Rail Minister Huw Merriman said:

“We’re ambitious about making the railways even more sustainable and this trial, backed by Government funding, could pave the way for greener journeys for millions of passengers across the network.

“Rail is already the most environmentally friendly form of public transport and battery-powered technology will play an important role in further decarbonising it, helping us reach our net-zero target by 2050.”

Network Rail Industry Programme Director for the Thames Valley, Jo Grew, pictured, said:

“I’m so excited to see this trial come to life, and it shows the true hard work and collaboration that has taken place between GWR, the Department for Transport and Network Rail. This is a crucial technology that if successful could pave the way for deploying across branch lines around the country, enabling the rail industry to hit our decarbonisation targets.”

The use of batteries for extended operation has typically been constrained by their range and meant widespread implementation has, until now, not been possible. It also negates the need for overhead electric lines which are expensive, time consuming to install and impact the landscape.

At West Ealing, the train will charge for just 3 ½ minutes before restarting its journey on the Greenford branch line.

GWR has already carried out simulations on other branch lines in the Thames Valley to explore how it could be rolled out even further in the future. This could reduce GWR emissions alone by over 1,700 tons of CO2e per year.
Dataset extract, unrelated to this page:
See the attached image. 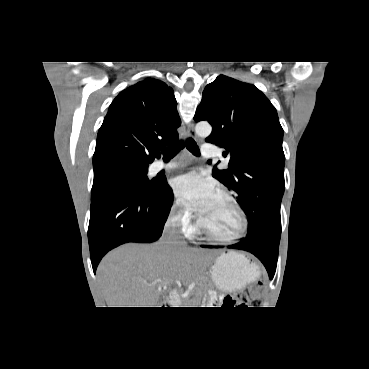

In February 2022, GWR signed a deal with Vivarail to trial new battery-charging technology designed to support the wider introduction of battery-powered trains on the UK’s rail network.

After Vivarail entered administration in December 2022, GWR agreed contracts to buy intellectual property, rolling stock and equipment relating to the FastCharge technology.

The battery train will run in non-passenger service alongside scheduled passenger services.